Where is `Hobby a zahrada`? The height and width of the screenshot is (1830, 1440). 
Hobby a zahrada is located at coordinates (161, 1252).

▬▬▬

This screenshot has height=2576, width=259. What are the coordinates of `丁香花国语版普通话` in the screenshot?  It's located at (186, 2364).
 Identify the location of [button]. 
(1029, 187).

▬▬▬

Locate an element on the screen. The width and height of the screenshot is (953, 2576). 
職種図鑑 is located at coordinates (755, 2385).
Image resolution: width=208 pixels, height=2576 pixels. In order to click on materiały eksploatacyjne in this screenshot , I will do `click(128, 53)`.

▬▬▬

Keeping every character as it is, restate the lines above that run from the line with "Locate an element" through the line with "Image resolution: width=208", both included, and nothing else.

Locate an element on the screen. The width and height of the screenshot is (953, 2576). 
職種図鑑 is located at coordinates (755, 2385).
Image resolution: width=208 pixels, height=2576 pixels. In order to click on materiały eksploatacyjne in this screenshot , I will do `click(128, 53)`.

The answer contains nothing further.